During her entire career, she was the only female scientist in the field of eyewear lens design. Now, forty years after her death, Glancy is starting to get recognition for her innovative work.

Women have faced a glass ceiling in many fields, but the glass ceiling in glasses may have been the toughest to break through. During the first half of the twentieth century, only one woman managed to overcome the obstacles and rise to the top in the field of eyewear lens design, Dr. Estelle Glancy.


Images courtesy of Carl Zeiss Vision
Drawing on her exceptional skills in science and mathematics, Glancy played a decisive role in developing the Tillyer lens, the most important vision correction breakthrough of the 1920s. Consumers may not have known Glancy’s name, but they benefited from the crisp, improved optics of this game-changing technology. They carried her innovative lenses with them at work, at play, or behind the wheel of an automobile.

But Glancy’s innovations extended beyond eyewear and touched almost every aspect of optics, from photography to star-gazing. Her notebooks are filled with hundreds of pages of calculations behind the improved camera lenses she helped design. At the dawn of the age of television, she did breakthrough work that led to the development of larger screens. In other instances, she spearheaded important advances in lab equipment and worked on high-level military optics projects.

Yet even within the vision care field, where she had the greatest impact, Glancy’s contributions are little known and seldom acknowledged. The Optical Heritage Museum in Southbridge, Massachusetts is attempting to rectify this by showcasing images and documents in honor of Dr. Glancy, many of them unseen for decades. These materials come from the archives of American Optical, now part of Carl Zeiss Vision, where Glancy worked during her entire career.

“She was a brilliant scientist and the first woman in her field,” remarks the museum’s executive director Dick Whitney, who has researched Glancy’s life and times. “Her story deserves to be told.”

Glancy’s college roommate Phoebe Waterman Haas, who abandoned her science career a few months after earning her degree in order to get married, has had the observatory at the Smithsonian’s National Air and Space Museum named in her honor. But there’s no memorial to commemorate Glancy’s more substantive contributions. Until 2016, she didn’t even have a Wikipedia entry.

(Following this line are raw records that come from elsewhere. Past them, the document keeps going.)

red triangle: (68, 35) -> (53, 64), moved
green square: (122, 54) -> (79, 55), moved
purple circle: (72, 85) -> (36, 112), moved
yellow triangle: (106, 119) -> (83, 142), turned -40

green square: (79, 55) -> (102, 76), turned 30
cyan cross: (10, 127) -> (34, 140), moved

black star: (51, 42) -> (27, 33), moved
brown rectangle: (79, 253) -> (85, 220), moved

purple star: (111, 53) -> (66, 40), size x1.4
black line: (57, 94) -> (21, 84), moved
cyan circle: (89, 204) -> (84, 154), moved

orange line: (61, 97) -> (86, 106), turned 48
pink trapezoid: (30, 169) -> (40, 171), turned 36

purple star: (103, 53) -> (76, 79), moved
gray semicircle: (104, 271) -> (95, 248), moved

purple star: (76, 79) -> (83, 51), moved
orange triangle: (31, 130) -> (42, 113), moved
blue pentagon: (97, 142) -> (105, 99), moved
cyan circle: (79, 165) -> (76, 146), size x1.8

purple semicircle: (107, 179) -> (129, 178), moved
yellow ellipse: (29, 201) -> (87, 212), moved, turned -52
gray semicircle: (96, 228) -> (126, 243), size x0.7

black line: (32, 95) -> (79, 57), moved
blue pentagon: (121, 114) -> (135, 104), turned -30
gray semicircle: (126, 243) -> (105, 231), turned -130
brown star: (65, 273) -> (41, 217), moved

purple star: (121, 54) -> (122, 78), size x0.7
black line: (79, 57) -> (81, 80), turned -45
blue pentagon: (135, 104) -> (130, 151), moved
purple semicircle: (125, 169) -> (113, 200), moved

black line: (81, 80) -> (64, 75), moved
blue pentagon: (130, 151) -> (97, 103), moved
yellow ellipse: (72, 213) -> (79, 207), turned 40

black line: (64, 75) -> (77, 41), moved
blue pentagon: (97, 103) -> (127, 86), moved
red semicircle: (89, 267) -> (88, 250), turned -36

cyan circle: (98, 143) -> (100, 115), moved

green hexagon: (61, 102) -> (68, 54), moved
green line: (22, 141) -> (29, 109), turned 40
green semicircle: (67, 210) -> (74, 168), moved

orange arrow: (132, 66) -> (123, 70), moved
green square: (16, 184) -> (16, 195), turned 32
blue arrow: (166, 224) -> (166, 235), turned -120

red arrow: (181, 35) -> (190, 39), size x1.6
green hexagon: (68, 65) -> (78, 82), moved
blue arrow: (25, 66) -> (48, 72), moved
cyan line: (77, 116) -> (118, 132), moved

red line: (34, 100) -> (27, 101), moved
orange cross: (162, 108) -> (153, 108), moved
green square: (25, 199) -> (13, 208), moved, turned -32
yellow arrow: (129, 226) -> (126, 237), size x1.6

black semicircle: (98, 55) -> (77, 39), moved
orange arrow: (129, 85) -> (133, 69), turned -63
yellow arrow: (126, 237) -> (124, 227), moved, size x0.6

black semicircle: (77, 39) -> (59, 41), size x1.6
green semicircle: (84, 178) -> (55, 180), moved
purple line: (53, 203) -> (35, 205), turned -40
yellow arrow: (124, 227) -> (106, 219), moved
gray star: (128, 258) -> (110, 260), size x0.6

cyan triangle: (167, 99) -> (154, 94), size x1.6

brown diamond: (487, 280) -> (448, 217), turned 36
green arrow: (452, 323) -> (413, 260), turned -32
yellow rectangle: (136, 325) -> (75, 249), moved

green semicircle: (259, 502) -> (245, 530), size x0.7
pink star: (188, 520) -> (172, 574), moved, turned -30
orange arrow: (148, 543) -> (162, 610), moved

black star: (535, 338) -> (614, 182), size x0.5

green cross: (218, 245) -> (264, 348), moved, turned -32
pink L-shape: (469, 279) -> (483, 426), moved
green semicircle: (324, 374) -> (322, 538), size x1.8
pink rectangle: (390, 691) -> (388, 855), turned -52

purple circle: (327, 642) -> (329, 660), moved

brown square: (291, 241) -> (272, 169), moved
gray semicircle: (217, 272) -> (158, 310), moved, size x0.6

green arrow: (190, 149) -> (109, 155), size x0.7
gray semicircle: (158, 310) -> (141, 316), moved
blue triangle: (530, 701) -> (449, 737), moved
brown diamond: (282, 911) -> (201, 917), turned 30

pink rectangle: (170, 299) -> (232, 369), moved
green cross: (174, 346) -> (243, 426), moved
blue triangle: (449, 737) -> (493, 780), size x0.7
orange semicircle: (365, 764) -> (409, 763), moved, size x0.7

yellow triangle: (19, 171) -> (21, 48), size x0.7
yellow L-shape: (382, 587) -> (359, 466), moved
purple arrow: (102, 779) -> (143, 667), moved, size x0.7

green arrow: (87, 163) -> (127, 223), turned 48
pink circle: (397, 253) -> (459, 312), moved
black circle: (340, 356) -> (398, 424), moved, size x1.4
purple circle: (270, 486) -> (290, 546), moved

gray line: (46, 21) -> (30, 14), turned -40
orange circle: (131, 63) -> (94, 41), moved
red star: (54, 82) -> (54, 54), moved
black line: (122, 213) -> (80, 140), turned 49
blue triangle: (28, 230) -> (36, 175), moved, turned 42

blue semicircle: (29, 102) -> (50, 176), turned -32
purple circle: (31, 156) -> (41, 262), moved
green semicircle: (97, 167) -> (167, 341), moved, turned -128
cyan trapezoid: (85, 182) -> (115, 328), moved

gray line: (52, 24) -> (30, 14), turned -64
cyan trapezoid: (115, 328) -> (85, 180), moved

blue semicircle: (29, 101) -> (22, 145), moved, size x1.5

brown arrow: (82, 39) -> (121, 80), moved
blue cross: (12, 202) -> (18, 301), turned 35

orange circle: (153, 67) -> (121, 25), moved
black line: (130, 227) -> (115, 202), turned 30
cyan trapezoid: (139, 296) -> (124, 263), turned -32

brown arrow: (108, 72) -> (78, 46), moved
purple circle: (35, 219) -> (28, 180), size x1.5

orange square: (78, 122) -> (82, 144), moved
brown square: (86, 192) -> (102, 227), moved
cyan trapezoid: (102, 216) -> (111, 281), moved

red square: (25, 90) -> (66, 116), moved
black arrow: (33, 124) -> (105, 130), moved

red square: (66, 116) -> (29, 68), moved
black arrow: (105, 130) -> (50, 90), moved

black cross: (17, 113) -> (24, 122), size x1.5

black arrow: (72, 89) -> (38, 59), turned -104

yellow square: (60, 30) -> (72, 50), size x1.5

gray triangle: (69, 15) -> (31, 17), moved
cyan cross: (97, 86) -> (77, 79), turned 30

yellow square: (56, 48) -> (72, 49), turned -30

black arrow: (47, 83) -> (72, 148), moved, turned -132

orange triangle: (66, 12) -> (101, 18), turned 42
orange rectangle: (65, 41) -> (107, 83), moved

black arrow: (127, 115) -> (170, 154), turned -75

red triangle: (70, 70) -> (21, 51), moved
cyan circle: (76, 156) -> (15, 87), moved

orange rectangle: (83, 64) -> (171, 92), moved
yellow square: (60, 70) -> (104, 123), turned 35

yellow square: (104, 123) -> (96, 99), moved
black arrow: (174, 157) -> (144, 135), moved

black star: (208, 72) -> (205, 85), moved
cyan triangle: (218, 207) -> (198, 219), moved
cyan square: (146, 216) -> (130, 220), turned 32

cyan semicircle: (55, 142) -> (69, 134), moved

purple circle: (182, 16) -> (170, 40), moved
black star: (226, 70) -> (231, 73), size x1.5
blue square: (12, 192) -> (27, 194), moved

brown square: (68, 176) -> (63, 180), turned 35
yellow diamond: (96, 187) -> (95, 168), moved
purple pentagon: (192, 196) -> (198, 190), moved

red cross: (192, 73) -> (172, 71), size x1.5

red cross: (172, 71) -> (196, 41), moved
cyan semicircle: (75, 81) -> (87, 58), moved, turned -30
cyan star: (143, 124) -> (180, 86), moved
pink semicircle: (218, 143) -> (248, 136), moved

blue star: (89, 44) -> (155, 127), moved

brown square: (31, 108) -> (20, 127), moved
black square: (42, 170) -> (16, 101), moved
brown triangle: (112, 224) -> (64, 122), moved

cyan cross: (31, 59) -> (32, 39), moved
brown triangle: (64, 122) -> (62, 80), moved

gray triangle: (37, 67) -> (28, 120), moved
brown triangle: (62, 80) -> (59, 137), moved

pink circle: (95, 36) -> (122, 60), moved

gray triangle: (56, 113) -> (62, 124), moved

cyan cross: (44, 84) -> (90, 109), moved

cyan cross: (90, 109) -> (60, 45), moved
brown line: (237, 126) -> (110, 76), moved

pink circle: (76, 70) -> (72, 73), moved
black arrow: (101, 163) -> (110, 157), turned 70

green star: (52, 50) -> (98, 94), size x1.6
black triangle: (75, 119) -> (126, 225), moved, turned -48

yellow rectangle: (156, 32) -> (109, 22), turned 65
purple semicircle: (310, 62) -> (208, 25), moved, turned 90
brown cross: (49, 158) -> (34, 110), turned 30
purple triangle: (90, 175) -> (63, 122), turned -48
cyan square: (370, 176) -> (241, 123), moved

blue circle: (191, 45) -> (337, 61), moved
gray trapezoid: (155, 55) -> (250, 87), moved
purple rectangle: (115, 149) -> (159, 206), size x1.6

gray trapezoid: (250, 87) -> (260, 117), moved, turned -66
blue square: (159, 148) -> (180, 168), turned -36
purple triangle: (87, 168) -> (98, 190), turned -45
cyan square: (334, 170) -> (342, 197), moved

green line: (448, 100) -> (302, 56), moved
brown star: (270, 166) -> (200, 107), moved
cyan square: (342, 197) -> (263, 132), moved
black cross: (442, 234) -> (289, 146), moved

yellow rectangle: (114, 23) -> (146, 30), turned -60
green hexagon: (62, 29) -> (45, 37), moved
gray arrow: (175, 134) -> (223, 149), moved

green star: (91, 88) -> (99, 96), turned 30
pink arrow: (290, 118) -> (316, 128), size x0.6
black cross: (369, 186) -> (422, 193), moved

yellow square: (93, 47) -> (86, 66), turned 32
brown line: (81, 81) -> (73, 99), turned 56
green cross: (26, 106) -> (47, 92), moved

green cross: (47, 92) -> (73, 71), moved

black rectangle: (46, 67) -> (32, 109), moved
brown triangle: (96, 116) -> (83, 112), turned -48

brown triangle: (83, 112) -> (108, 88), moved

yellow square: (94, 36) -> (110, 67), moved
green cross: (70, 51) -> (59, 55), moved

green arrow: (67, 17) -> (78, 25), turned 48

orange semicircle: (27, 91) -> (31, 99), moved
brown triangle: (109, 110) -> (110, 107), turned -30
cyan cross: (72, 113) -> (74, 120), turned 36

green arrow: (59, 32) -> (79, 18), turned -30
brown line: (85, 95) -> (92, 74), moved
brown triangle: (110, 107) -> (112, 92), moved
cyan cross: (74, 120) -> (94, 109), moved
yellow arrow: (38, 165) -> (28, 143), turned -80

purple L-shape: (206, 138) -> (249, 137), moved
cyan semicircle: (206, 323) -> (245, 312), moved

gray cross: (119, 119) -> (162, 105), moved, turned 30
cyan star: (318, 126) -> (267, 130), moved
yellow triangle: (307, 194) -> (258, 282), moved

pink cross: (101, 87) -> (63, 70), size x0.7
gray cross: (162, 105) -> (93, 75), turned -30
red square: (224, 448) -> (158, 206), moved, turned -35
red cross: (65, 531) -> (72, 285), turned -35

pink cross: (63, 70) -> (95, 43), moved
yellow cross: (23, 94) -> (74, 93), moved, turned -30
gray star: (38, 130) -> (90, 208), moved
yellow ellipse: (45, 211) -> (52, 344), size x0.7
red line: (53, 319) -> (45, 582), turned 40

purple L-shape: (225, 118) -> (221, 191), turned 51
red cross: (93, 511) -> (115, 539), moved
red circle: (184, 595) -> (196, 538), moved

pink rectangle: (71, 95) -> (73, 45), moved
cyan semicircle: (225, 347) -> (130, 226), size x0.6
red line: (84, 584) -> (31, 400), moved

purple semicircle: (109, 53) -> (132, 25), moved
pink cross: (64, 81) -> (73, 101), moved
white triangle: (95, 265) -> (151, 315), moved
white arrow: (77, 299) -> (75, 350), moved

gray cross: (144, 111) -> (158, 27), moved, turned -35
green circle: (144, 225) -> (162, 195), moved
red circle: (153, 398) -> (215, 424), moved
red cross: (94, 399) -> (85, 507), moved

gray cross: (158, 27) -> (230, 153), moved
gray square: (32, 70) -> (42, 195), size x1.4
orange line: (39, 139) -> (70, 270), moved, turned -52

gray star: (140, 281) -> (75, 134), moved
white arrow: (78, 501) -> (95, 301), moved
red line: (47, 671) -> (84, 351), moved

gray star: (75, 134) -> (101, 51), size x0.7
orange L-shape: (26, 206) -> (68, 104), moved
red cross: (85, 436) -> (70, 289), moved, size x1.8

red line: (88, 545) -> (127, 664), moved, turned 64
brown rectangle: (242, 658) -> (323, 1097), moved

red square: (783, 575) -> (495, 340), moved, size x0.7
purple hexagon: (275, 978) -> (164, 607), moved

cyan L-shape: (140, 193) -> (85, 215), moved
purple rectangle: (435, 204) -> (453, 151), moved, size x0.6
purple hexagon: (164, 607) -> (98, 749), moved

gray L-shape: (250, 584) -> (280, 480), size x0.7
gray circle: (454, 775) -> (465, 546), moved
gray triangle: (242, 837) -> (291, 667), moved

Images courtesy of Carl Zeiss Vision
Haas and Glancy received PhDs on the same day, the first women in the history of Berkeley to earn doctorates in astronomy. Even as a student, Glancy undertook important work in this field. Her photographs of comets are still consulted in science libraries and are now accessible on the web. But Glancy soon learned that women weren’t welcome in astronomy back in the early twentieth century. The only job she could find was at an observatory in Argentina. Glancy grew so depressed over her lack of career opportunities, she even considering abandoning science and taking a job in a factory.

But in 1918, an opportunity came from American Optical, the largest supplier of eyewear in the US, where the eminent Dr. E. D. Tillyer hired Glancy as a “computer”—that was the actual name given to working mathematicians at the time. Tillyer was a legend in optics, but few would ever know that the complex calculations behind his famous lens were done by his colleague Estelle Glancy. She later remarked that this demanding project “took the greater part of ten years.”

Decades after her arrival at American Optical in 1918, Glancy was still the only woman doing advanced lens design in the eyewear field. But over time, she became much more than just a ‘computer’, but also a source of innovative new ideas about vision and a mentor to younger researchers.

Glancy had an uncanny knack for grasping key areas where research and development were needed. More than a half-century before progressive lenses gained widespread acceptance, Glancy was working on their parameters. Her 1923 patent on progressives marks a major milestone in optical research. She also developed the first lensometer to measure the power of an ophthalmic lens, now a standard piece of equipment in the field.

A rare article on Glancy, published shortly before her retirement in 1951, pointed out that only around a half-dozen of American Optical’s five thousand employees could even understand her complex, mathematically-intensive work. But when Glancy died in 1975, at age 91, she was already a forgotten figure in the world of optics.

Even her most famous achievement, the Tillyer Lens, had helped to establish the fame of someone else. Her work on tracking the comet Morehouse inspired the 2012 film 1908 c. But when her photographs of the comet were published in an academic paper in 1909, acclaim went to a more senior male astronomer. From the outset of her career, she seemed destined to work behind the scenes, while others earned the renown.

But almost everything Glancy had worked on, from progressive lenses to higher definition screens, are still part of our daily life today. Even in her own time, her efforts helped tens of millions of people in their day-to-day activities. “Forty years after her passing, she is starting to get some notice and respect, both for her scientific achievements and her pioneering role as the first lady of optics,” remarked Zeiss vice president Karen Roberts. “It’s about time.”